I don't think this is in use yet, and I sincerely hope it never is. Google is too important and too central to the act of finding information online. If this entity ever decided to start judging the truthfulness of websites then I fear it would eventually be corrupted to serve ill ends.
We already know of national governments seizing websites and restricting access to information in an attempt to only share their version of the truth; if Google got into the game then we could well end up with something out of 1984.
Given that there's a common saying now that one should never memorize what one can look up, my fear is less a conspiracy theory than life imitating art:
And if all others accepted the lie which the Party imposed – if all records told the same tale – then the lie passed into history and became truth. "Who controls the past," ran the Party slogan, "controls the future: who controls the present controls the past." And yet the past, though of its nature alterable, never had been altered.

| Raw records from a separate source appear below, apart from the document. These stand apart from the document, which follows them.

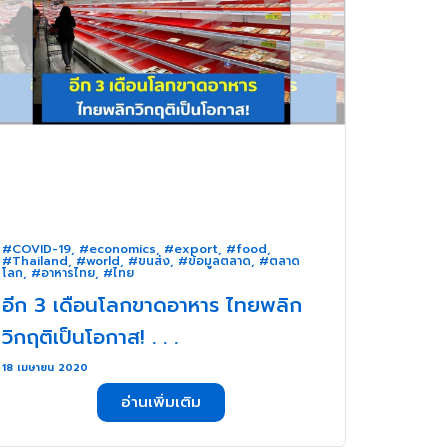
#COVID-19
,
#economics
,
#export
,
#food
,
#Thailand
,
#world
,
#ขนส่ง
,
#ข้อมูลตลาด
,
#ตลาด
โลก
,
#อาหารไทย
,
#ไทย
อีก 3 เดือนโลกขาดอาหาร ไทยพลิก
วิกฤติเป็นโอกาส! . . .
18 เมษายน 2020
อ่านเพิ่มเติม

Whatever was true now was true from everlasting to everlasting. It was quite simple. All that was needed was an unending series of victories over your own memory. "Reality control," they called it: in Newspeak, "doublethink."And the worst thing is, by controlling Google's version of the truth, Orwell's Ministry of Truth wouldn't even need to eliminate or correct the print copies of the doubleplusungood content; they could simply make the online copies impossible to find.
- 1984
This isn't the first novel change Google has proposed for its search engine; they've long since decided to punish any deliberate SEO manipulation. They also downrank (an Orwellian word, now that I think about it) poorly written content, businesses which thrive on negative publicity, and other sites which Google doesn't approve.
But the problem with all that downranking is that it is a judgement call which is then applied mechanically. And when it comes to truth, well, there are many topics where there is no single truth.
What's more, there are topics where the official truth has been called into doubt.
Take nutrition, for example. There's now a debate going on over whether the decades long USDA dietary recommendations are backed by solid scientific research. The official truth could well be proven wrong in the near future, but if you had to depend on Google's new search algorithm you might never find that out.
When it comes to scientific progress, the facts we believe true today might be disproven tomorrow. Unfortunately, you wouldn't be able to find that out through Google - not until they update their Knowledge Vault.
There are just so many different ways that this is a bad idea that if Google did implement it, Google would render its search engine suspect. We'd have no way of knowing whose truth is being shown in the search results.